I work on a PC at work and have a Mac at home.  (The new 27'' iMac....oh it's perty.)  I find Macs much easier to use than PCs.  Even just installing programs and upgrades.  On a Mac you just click "Upgrade" and it does everything - gets rid of the old files and replaces with new.  I recently had to upgrade something for my parents PC laptop - and someone had to guide me through the process of uninstalling the old software, installing the new one.  What a PIA!  

Also, installing new fonts on PC - you have to restart your computer for them to work.  Not on a Mac; they just work right away and you don't have to find any font folder to drop them into.  You download it and click install and it installs it where it needs to go.

You can find almost everything you need on your Mac computer in the Applications folder.  In a PC - it's like a map of the world in there.  Jeez!

Can you tell I'm a Mac person?


----------



## mistyd107 (May 22, 2009)

I made the switch at Christmas and it took me about a day and a half to get comfortable doing what I need to do on it.  Ironically I switched to gmail not long after and I've had a more difficult time figuring THAT out than I did figuring the imac out after using yahoo for so long.  I should admit I'm not a computer wiz in terms of the technical side but I have no i have no problems with the mac it is MUCH EASIER and I will not look back


----------



## Meemo (Oct 27, 2008)

DYB said:


> I work on a PC at work and have a Mac at home. (The new 27'' iMac....oh it's perty.) I find Macs much easier to use than PCs. Even just installing programs and upgrades. On a Mac you just click "Upgrade" and it does everything - gets rid of the old files and replaces with new. I recently had to upgrade something for my parents PC laptop - and someone had to guide me through the process of uninstalling the old software, installing the new one. What a PIA!
> 
> Also, installing new fonts on PC - you have to restart your computer for them to work. Not on a Mac; they just work right away and you don't have to find any font folder to drop them into. You download it and click install and it installs it where it needs to go.
> 
> ...


Coincidentally, my husband is trying to print something out right now - the site requires Internet Explorer. So he's trying to use my netbook. Oh the wailing and gnashing of teeth going on now. He's threatening to buy me a MacBook or Air (which I kinda wouldn't mind, aside from the price vs my needs) and that still wouldn't help his current printing issue. LOL


----------



## Anju  (Nov 8, 2008)

In my working life I had both, in my retired life I have had both, but now it is only MAC and that is the way it will be, price or not.  Teaching DH a Mac is much easier than a pc although it is not that easy anyway


----------



## DYB (Aug 8, 2009)

Meemo said:


> Coincidentally, my husband is trying to print something out right now - the site requires Internet Explorer. So he's trying to use my netbook. Oh the wailing and gnashing of teeth going on now. He's threatening to buy me a MacBook or Air (which I kinda wouldn't mind, aside from the price vs my needs) and that still wouldn't help his current printing issue. LOL


I think you can get Internet Explorer on a Mac. Why does something need IE to print? Safari or Firefox don't work? That sounds weird... The web-site sounds like it needs a serious upgrade!


----------



## cheerio (May 16, 2009)

I have always wondered if there were any compatibility issue with programs someone uses on a normal basis. Like the video games other program you can buy at stores.


----------



## DYB (Aug 8, 2009)

cheerio said:


> I have always wondered if there were any compatibility issue with programs someone uses on a normal basis. Like the video games other program you can buy at stores.

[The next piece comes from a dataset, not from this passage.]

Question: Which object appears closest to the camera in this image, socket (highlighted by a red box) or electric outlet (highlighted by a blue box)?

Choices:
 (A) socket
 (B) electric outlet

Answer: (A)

Oh yes, there will be compatibility issues! Software is made to work with either a Mac or a PC. Though most companies now make both versions (including Microsoft, which makes its Office Suite for Macs.) And now that Macs use Intel chips you can actually also run Windows on a Mac! You can run Mac's operating system and Windows on the same computer if you feel you need to go back and forth.


----------



## Meemo (Oct 27, 2008)

DYB said:


> I think you can get Internet Explorer on a Mac. Why does something need IE to print? Safari or Firefox don't work? That sounds weird... The web-site sounds like it needs a serious upgrade!


Not sure what it was - some business - I've seen sites like that but it's been awhile. He doesn't want IE (neither do I for that matter), just wanted to print his stuff. He got it done, now I've got something installed on my netbook that allows it to talk to the Mac & the printer. He was relieved he hadn't totally lost his PC "skills", got the drivers, etc. It just once again reinforced his opinion of Windows vs Mac.


----------



## kevindorsey (Mar 4, 2009)

Oh no, the switch is not logical.


----------



## DYB (Aug 8, 2009)

Cobbie said:


> This is a great thread for me. I've been thinking about getting a Mac for a while, just haven't made an appointment with the Apple people, yet. I have, however, started compiling a list of what I use on my PC to take with me for comparison. For some reason, this change seems scary.

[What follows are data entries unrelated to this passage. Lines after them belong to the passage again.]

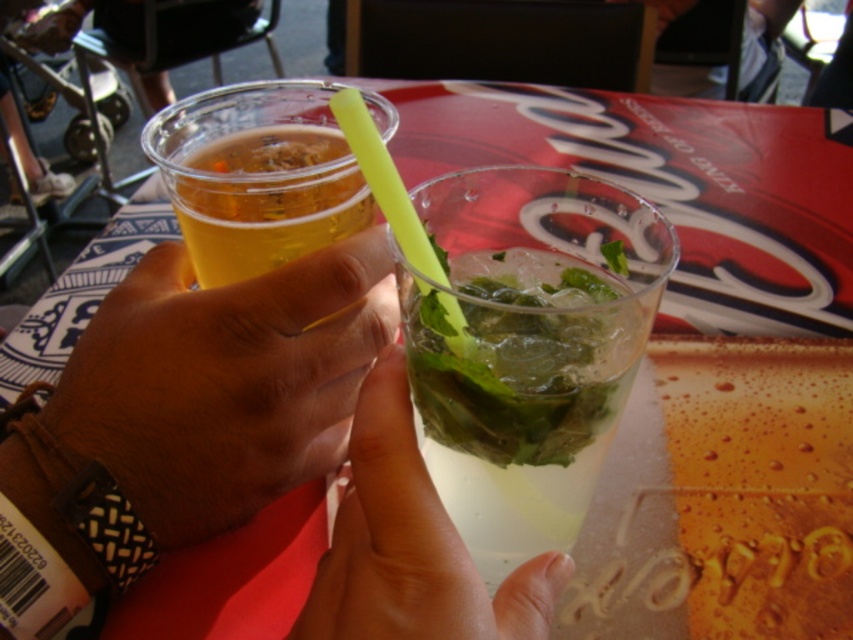 Question: Does smooth skin hand at center have a greater width compared to translucent plastic cup at center?

Choices:
 (A) yes
 (B) no

Answer: (A)

Question: Which point is farther to the camera?

Choices:
 (A) translucent glass at center
 (B) translucent plastic cup at center
 (C) smooth skin hand at center

Answer: (B)

Question: Which point is farther from the camera taking this photo?

Choices:
 (A) (468, 586)
 (B) (321, 176)

Answer: (B)

Question: In this image, where is smooth skin hand at center located relative to translucent glass at center?

Choices:
 (A) left
 (B) right

Answer: (A)

Question: Which of the following is the farthest from the observer?

Choices:
 (A) (291, 467)
 (B) (463, 548)

Answer: (A)

Question: Is translucent glass at center thinner than translucent plastic cup at center?

Choices:
 (A) yes
 (B) no

Answer: (A)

There's nothing scary about Macs! The only scary thing might be the software issue. Do you have an Apple store near where you are? I'd suggest going to the Genius Bar (you can make an appointment so you're not waiting for hours) and talking to them. Bring a list of programs and software you need to take with you and run it by them.


----------



## kblesmis (Dec 29, 2009)

"The Great Switch" is not anything to be feared. Apple consistently ranks number one in customer satisfaction and their products are imitated across the computer, digital music player, and cell phone industries.

For the majority, the main changes are aesthetic. Instead of the minimize and close out buttons on the right, they are on the left. Instead of a start bar and desktop, there is the dock.

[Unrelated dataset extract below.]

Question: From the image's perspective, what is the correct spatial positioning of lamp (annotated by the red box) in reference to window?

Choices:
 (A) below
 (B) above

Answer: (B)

There are some software inconsistencies, but those are decreasing and there are multiple ways to actually run windows itself on a Mac if necessary.

Go Mac, you won't want to go back.

P. S. You can make Safari "think" it's IE by using this http://www.davidalison.com/2008/05/how-to-let-safari-pretend-its-ie.html/url]


----------



## Ruby296 (Nov 1, 2008)

Wow, I am overwhelmed at the response to my query!!  Thank you EVERYONE!!  It sounds a lot less intimidating than I was lead to believe so I will probably go for it in the near future.  Unfortunately the nearest Apple store is about an hour away, but I think I'll head there this weekend just to check it out and see what's what.  Again, I appreciate all the sound advice, links, help etc.  Gotta love fellow Kindlers :-D


----------



## cheerio (May 16, 2009)

DYB said:


> Oh yes, there will be compatibility issues! Software is made to work with either a Mac or a PC. Though most companies now make both versions (including Microsoft, which makes its Office Suite for Macs.) And now that Macs use Intel chips you can actually also run Windows on a Mac! You can run Mac's operating system and Windows on the same computer if you feel you need to go back and forth.


I think that is my biggest dislike would be dealing with the switchover


----------



## Meemo (Oct 27, 2008)

This is Meemo's husband. This is what really happened. I was looking at my W2 tax form on my company's website and it requires Internet Explorer to view and print. The company has not made this compatible with any other browser, irrespective of operating system. I did not have the printer drivers installed on Meemo's netbook so I had to do that before installing the printer, which is actually connected to our iMac and the netbook prints fine over our network through the iMac. After many years of using Windows (first computer was in 1986) and building my own systems, I went Mac 3 years ago and my only regret is why I waited so long. I love using my computer, not troubleshooting it or the software. I can be more specific if anyone needs info.

Meemo's husband


----------



## Meemo (Oct 27, 2008)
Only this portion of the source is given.